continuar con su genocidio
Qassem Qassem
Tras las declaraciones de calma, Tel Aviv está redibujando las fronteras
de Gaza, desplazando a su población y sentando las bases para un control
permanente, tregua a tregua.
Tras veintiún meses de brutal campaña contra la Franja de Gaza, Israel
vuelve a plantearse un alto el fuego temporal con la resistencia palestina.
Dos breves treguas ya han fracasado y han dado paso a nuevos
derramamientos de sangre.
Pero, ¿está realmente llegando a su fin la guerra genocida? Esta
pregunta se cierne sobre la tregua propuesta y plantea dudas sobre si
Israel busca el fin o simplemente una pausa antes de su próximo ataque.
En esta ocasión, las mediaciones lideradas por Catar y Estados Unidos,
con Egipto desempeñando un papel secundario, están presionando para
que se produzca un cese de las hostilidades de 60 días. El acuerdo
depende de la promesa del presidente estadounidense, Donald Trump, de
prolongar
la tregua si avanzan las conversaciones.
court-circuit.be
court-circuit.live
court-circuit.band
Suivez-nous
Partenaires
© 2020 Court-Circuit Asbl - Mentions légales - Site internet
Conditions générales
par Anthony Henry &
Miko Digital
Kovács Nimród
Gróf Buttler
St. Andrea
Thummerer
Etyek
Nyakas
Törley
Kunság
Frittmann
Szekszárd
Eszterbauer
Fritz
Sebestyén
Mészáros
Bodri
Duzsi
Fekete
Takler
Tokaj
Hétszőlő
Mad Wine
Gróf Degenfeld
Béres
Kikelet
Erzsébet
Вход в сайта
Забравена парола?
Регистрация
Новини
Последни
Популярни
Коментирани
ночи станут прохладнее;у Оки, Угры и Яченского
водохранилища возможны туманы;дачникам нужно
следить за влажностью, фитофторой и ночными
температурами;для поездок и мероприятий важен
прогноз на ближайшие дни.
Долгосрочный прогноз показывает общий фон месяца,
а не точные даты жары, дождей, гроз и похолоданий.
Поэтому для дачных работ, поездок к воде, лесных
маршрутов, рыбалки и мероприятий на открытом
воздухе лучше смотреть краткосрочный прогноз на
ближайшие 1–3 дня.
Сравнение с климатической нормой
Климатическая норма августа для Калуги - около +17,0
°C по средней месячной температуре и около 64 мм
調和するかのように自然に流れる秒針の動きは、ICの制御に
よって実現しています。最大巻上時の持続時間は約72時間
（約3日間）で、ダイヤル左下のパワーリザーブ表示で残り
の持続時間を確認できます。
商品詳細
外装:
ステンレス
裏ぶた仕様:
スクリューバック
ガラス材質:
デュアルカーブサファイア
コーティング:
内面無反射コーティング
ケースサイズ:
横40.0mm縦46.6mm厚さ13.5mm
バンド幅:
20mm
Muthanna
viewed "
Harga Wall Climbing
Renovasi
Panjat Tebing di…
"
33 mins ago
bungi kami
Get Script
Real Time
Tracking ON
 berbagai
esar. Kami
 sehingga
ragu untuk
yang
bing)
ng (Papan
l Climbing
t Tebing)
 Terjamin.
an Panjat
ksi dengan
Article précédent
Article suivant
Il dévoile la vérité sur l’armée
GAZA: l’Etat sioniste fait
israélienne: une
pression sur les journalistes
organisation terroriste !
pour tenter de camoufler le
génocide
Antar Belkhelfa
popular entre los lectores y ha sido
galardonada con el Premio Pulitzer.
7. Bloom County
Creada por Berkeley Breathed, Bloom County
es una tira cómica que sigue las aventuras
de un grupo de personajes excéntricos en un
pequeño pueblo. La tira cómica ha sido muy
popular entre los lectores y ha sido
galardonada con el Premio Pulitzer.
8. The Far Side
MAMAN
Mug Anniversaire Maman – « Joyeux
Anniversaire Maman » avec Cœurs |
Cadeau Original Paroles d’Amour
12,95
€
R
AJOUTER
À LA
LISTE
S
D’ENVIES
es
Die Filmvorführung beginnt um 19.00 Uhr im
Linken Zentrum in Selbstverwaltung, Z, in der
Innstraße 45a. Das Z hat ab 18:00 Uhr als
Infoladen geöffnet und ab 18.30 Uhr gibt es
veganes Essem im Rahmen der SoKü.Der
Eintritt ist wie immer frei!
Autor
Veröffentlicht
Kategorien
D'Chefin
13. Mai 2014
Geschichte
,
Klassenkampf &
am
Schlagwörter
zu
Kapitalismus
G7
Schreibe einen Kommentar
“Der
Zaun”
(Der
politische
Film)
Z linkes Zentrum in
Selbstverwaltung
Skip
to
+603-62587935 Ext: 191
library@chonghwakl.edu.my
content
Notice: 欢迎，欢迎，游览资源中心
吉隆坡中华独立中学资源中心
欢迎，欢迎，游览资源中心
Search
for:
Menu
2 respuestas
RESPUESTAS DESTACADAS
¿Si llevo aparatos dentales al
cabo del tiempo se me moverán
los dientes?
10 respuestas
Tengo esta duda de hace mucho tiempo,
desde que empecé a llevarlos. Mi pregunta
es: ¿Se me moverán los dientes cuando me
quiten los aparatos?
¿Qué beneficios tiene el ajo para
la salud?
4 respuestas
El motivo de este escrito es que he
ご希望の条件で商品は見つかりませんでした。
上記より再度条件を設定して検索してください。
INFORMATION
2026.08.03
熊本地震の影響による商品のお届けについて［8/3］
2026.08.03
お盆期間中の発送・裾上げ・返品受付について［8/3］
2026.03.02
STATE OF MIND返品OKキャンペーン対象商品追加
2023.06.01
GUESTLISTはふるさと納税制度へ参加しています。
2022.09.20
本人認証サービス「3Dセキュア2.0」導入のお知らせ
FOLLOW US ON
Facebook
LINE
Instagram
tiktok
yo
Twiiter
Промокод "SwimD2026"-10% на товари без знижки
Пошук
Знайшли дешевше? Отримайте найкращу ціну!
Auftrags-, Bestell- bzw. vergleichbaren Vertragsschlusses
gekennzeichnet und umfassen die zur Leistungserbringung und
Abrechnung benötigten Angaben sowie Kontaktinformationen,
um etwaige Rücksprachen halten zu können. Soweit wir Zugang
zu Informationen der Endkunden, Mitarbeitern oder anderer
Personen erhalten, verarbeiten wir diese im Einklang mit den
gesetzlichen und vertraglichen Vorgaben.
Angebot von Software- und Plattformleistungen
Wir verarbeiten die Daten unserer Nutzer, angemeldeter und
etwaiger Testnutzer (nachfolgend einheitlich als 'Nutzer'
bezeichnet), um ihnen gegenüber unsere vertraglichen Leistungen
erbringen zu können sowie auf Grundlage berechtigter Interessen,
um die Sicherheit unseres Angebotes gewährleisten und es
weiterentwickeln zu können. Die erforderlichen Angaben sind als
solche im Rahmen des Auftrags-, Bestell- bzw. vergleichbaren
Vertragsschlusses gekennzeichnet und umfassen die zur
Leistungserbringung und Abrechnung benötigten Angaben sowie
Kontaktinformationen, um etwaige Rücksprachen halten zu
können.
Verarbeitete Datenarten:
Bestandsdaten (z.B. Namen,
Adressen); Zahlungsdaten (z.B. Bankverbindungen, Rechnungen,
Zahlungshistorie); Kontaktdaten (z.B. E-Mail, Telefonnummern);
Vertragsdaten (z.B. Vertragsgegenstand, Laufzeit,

———

▶ **Task**: Please return each line of the listing above that contains "около".

▶ **Solution to the problem**:
Климатическая норма августа для Калуги - около +17,0
°C по средней месячной температуре и около 64 мм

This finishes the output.